◆ DATASET EXCERPTS:
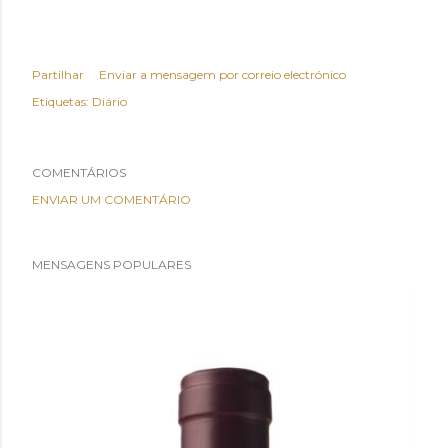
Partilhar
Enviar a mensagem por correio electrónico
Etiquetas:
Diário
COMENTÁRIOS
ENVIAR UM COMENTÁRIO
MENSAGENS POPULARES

◆ TASK TO COMPLETE: Omitting the images, transcribe every record exactly.

◆ SOLVED EXERCISE:
Partilhar
Enviar a mensagem por correio electrónico
Etiquetas:
Diário
COMENTÁRIOS
ENVIAR UM COMENTÁRIO
MENSAGENS POPULARES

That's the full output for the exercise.